Ce guide propose des indicateurs clés et présente le coût de l’énergie par pays en Europe, les certifications vertes les plus répandues ainsi que le nombre et le volume des bâtiments verts. Il étudie en outre le rôle des normes de construction, précise la définition des bâtiments à faible consommation d'énergie, passe en revue les certificats de performance énergétique ainsi que le mode de mise en œuvre des certifications et des baux verts.
 
Paul Brown, directeur de la division Santé, sécurité et développement durable chez DTZ, commente : « S’agissant d’immobilier durable, les investisseurs et les entreprises utilisatrices doivent tenir compte de deux aspects différents. Le premier concerne l’adoption au niveau local de la directive européenne concernant la performance énergétique des bâtiments. Les normes locales varient, mais l'impact de la législation ne devrait pas être sous-estimé, car 44 % des CPE (certificats de performance énergétique) réalisés par DTZ au Royaume-Uni mettent en évidence le besoin de  mesures urgentes pour les biens immobiliers après l’échéance de 2018. Le second aspect de la réglementation verte concerne l’utilisation d’outils de « notation », tels que BREEAM, DGNB, LEED, HQE, etc.
Notre guide inclut un résumé des principaux outils mis en œuvre en Europe pour mesurer la performance énergétique des bâtiments afin d’aider les investisseurs et les entreprises utilisatrices à suivre le processus leur permettant d’obtenir une certification « verte ».
 
Le guide aborde également le principe de « valeur verte » ainsi que la récente définition des nouveaux bâtiments ( dits « prime ») qui inclut des éléments de performance énergétique. La recherche d’une efficience énergétique  pour satisfaire à la définition du prime est déjà une réalité dans 7 des 22 pays couverts par le guide -notamment les pays nordiques, la France et le Royaume-Uni. Cependant, les bâtiments tertiaires « verts » –  disposant de certifications – ne représentent actuellement que 24 millions de mètres carrés en Europe, soit moins de 5 % du parc total.
 
Magali Marton, directrice de la Recherche CEMEA à DTZ et co-auteure de ce guide, a déclaré : « Notre analyse des loyers des bâtiments à faible consommation d’énergie par rapport aux autres bâtiments montre que la différence de prix reste limitée dans la plupart des pays européens.
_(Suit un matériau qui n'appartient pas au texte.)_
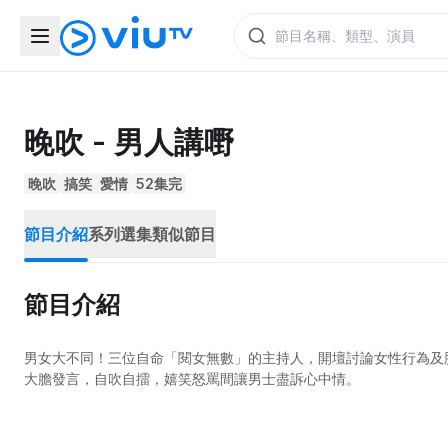
晚吹 - 男人講嘢
晚吹
搞笑
愛情
52集完
節目介紹
系列選集
類似節目
節目介紹
男女大不同！三位自命「閱女無數」的主持人，開壇討論女性行為及脾
大膽發言，自吹自擂，嬉笑怒罵間讓男士盡訴心中情。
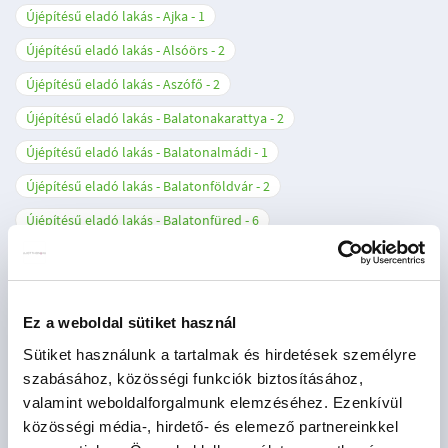
Újépítésű eladó lakás - Ajka
1
Újépítésű eladó lakás - Alsóörs
2
Újépítésű eladó lakás - Aszófő
2
Újépítésű eladó lakás - Balatonakarattya
2
Újépítésű eladó lakás - Balatonalmádi
1
Újépítésű eladó lakás - Balatonföldvár
2
Újépítésű eladó lakás - Balatonfüred
6
Újépítésű eladó lakás - Balatonlelle
4
Újépítésű eladó lakás - Balatonszemes
4
Újépítésű eladó lakás - Balatonudvari
1
Ez a weboldal sütiket használ
Sütiket használunk a tartalmak és hirdetések személyre
Újépítésű eladó lakás - Balogunyom
1
szabásához, közösségi funkciók biztosításához,
Újépítésű eladó lakás - Beled
1
valamint weboldalforgalmunk elemzéséhez. Ezenkívül
Újépítésű eladó lakás - Budapest I. kerület
1
közösségi média-, hirdető- és elemező partnereinkkel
Dans certains pays les prix pour les bâtiments verts sont plus élevés que pour des bâtiments plus classiques. C’est le cas dans les marchés de périphérie en Finlande, en Allemagne et en Roumanie. »
 
Outre le certificat de performance énergétique et les certifications vertes, l’émergence de bâtiments verts devrait modifier la relation contractuelle entre locataires et propriétaires. Une annexe consacrée à l’utilisation durable des bâtiments est désormais requise dans la moitié des pays européens examinés dans l’analyse de DTZ. Les baux « verts »  varient quant à leur contenu, aux obligations qu’ils posent pour les locataires et/ou les propriétaires. Leur caractère obligatoire est la preuve que l’immobilier durable aura un impact considérable sur le marché dans les années à venir.